**PROBLEM TO SOLVE**
Without including any pictures, write out all the records word for word.

**AVAILABLE DATA**
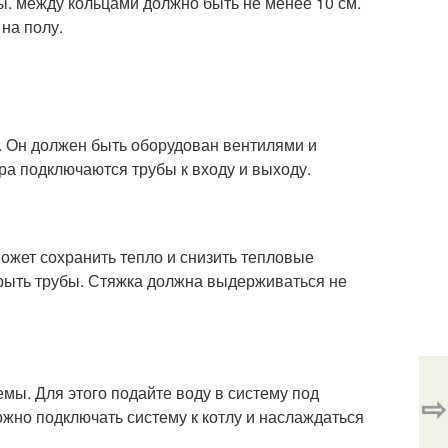
ы. между кольцами должно быть не менее 10 см.
на полу.
а. Он должен быть оборудован вентилями и
ра подключаются трубы к входу и выходу.
ожет сохранить тепло и снизить тепловые
крыть трубы. Стяжка должна выдерживаться не
мы. Для этого подайте воду в систему под
⇨
ожно подключать систему к котлу и наслаждаться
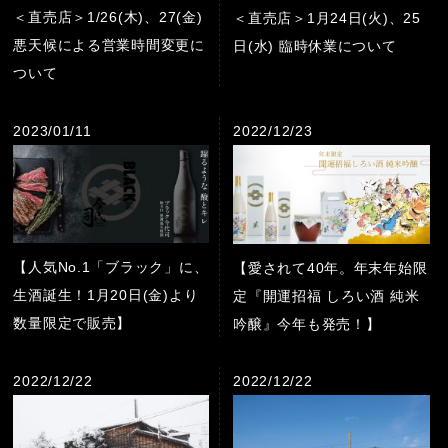
＜直売店＞1/26(木)、27(金)
＜直売店＞1月24日(火)、25
悪天候による営業時間変更に
日(水) 臨時休業について
ついて
2023/01/11
2022/12/23
【人気No.1「ブラック」に、
【愛されて40年。年末年始限
生酒誕生！1月20日(金)より
定『開運招福 しろい酒 純米
数量限定で販売】
吟醸』今年も発売！】
2022/12/22
2022/12/22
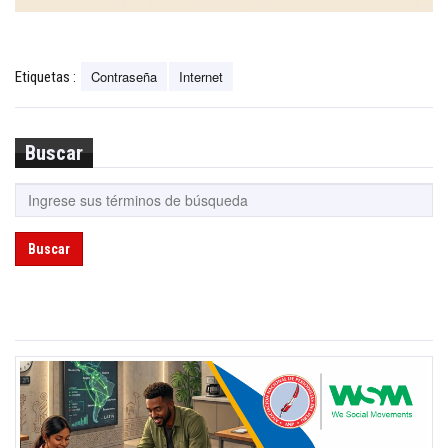
Contraseña
Internet
Etiquetas :
Buscar
Buscar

**TASK OUTPUT**
ы. между кольцами должно быть не менее 10 см.
на полу.
а. Он должен быть оборудован вентилями и
ра подключаются трубы к входу и выходу.
ожет сохранить тепло и снизить тепловые
крыть трубы. Стяжка должна выдерживаться не
мы. Для этого подайте воду в систему под
⇨
ожно подключать систему к котлу и наслаждаться
＜直売店＞1/26(木)、27(金)
＜直売店＞1月24日(火)、25
悪天候による営業時間変更に
日(水) 臨時休業について
ついて
2023/01/11
2022/12/23
【人気No.1「ブラック」に、
【愛されて40年。年末年始限
生酒誕生！1月20日(金)より
定『開運招福 しろい酒 純米
数量限定で販売】
吟醸』今年も発売！】
2022/12/22
2022/12/22
Contraseña
Internet
Etiquetas :
Buscar
Buscar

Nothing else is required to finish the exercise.